Our study had the limitation of having a small sample size, which may lead the non-significant difference on the efficacy of the herbal formula in post-stroke recovery treatment. Nevertheless, our study’s strength is that some favorable trends were observed and results provided estimates for sample size requirements to achieve statistical significance in future large-scale clinical studies.
In conclusion, the innovative herbal formula for 8-week medication did not statistically significantly facilitate neurological recovery in ischemic stroke beyond 48 hours but within 7 days of onset. However, some favorable trend could be noted on the mRS score in the herbal formal group versus the placebo, which probably need a large phase III trial to confirm the preliminary findings.

Notes

This study was funded by an Innovation and Technology Support Programme (reference no.
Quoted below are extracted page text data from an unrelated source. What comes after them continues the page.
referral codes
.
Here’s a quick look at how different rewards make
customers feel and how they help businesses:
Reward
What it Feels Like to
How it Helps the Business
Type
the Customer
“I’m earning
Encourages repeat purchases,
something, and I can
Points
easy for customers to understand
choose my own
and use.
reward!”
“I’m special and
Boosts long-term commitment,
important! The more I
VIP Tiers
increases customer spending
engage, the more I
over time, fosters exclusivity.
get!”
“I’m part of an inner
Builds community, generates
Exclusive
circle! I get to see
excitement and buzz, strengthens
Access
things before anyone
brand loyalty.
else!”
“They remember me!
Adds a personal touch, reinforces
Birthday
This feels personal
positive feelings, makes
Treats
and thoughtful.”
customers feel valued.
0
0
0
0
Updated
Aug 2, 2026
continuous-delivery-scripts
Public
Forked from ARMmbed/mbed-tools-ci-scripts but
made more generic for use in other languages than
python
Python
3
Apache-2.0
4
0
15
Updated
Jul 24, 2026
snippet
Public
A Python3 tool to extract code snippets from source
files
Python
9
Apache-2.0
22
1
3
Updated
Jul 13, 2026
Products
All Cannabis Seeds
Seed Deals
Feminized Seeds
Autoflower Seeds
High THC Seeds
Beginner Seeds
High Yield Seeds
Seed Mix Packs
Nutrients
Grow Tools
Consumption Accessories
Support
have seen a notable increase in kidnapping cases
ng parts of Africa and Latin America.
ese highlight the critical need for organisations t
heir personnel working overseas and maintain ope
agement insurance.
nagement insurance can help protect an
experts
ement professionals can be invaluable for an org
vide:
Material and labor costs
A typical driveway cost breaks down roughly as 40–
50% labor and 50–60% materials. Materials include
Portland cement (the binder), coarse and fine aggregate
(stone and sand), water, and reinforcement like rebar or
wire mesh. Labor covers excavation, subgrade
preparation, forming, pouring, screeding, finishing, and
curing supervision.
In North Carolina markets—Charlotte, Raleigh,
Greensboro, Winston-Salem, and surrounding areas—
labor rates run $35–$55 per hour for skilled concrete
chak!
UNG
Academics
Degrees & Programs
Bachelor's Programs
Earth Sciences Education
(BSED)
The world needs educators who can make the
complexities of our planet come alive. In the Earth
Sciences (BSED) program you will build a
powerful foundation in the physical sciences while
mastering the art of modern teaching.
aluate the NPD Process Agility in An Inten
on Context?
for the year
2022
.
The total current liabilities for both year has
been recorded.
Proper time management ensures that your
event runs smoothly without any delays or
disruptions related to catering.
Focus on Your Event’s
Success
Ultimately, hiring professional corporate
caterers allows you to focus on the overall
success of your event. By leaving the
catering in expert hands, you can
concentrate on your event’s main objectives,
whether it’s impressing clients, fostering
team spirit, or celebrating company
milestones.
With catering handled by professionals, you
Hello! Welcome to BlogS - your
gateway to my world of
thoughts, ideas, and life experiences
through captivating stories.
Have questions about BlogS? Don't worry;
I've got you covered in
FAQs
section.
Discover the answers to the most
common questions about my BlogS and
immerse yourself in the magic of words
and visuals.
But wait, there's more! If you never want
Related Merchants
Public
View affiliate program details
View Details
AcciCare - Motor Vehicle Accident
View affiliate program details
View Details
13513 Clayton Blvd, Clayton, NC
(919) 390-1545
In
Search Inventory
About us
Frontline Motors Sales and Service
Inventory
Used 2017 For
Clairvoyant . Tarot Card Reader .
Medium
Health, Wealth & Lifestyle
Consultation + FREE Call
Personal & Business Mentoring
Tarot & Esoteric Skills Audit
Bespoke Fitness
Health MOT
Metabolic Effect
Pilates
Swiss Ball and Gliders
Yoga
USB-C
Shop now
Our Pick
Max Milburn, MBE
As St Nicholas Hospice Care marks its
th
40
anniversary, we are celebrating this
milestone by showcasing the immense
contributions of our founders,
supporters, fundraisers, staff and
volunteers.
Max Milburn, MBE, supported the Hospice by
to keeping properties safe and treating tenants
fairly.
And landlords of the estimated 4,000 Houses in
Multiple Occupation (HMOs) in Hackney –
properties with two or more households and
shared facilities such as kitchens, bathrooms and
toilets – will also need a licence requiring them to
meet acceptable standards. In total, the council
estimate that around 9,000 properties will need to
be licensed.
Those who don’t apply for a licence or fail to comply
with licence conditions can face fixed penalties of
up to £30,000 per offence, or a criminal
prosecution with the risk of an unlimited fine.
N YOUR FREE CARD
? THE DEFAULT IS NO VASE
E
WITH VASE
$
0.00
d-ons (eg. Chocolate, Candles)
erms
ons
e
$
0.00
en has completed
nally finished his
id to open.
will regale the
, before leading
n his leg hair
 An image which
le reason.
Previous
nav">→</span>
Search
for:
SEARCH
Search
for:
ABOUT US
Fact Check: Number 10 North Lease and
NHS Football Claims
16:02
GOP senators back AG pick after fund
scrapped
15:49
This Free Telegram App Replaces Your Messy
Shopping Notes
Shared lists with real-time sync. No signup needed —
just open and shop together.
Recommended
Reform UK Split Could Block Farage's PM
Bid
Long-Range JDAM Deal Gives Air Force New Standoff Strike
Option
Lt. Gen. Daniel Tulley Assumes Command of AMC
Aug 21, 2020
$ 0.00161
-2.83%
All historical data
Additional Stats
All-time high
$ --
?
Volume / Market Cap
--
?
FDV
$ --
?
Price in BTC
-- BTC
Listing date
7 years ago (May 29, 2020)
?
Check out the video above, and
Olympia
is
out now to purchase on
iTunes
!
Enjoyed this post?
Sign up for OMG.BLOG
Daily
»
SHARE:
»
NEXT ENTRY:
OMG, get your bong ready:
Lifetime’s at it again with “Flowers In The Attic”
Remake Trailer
GHP/037/05 - Modernization of Chinese Medicine: From Clinical Efficacy to Drug Production - Two Innovative Formulae for comprehensive Research).
The authors have no financial conflicts of interest.

Table 1.
Primary outcome, secondary outcomes and mortality, adverse events and severe adverse events in each group
8 weeks TCM (n=60) 4 weeks TCM+4 weeks Placebo (n=57) 8 weeks Placebo (n=57) P
Primary outcome
 mRS ≤ 2 at 3 months 44 (73.3%) 36 (63.2%) 38 (66.7%) 0.434
Secondary outcome
 mRS ≤ 2 at 6 months 44 (73.3%) 40 (70.2%) 36 (63.2%) 0.439
 NIHSS at 3 months 3.0 (1.8-4.3) 3.0 (1.0-5.0) 3.0 (1.0-5.0) 0.846
 NIHSS at 6 months 2.0 (1.0-4.0) 3.0 (2.0-5.0) 3.0 (1.8-5.0) 0.331
 BI at 3 months 95.0 (85.0-100.0) 95.0 (65.0-100.0) 95.0 (75.0-100.0) 0.413
 BI at 6 months 100.0 (85.0-100.0) 95.0 (75.0-100.0) 100.0 (85.0-100.0) 0.713
 MMSE at 3 months 26.0 (23.0-28.0) 25.0 (22.0-29.5) 26.0 (21.0-29.0) 0.838
 MMSE at 6 months 27.0 (24.0-29.0) 26.0 (21.5-29.0) 25.5 (21.3-30.0) 0.333
Mortality
 3 months 2 (3.3%) 0 (0.0%) 1 (1.8%) 0.502
 6 months 4 (6.7%) 0 (0.0%) 2 (3.5%) 0.366
Vascular events at 6 months
 Recurrent stroke 2 (3.3%) 2 (3.5%) 4 (7.0%) 0.347
 Acute coronary syndrome 1 (1.7%) 2 (3.5%) 0 (0.0%) 0.502
 Deep vein thrombosis 0 (0.0%) 1 (1.8%) 0 (0.0%) 0.983
 Haemorrhagic transformation or intracerebral hemorrhage 1 (1.7%) 1 (1.8%) 0 (0.0%) 0.404
Adverse event 26 (43.3%) 31 (54.4%) 25 (43.9%) 0.939
 Severe adverse events 14 (23.3%) 11 (19.3%) 9 (15.8%) 0.305
mRS, modified Rankin scale; NIHSS, National Institutes of Health Stroke Scale; BI, Barthel Index; MMSE, mini Mental State Examination; TCM, Traditional Chinese Medicine.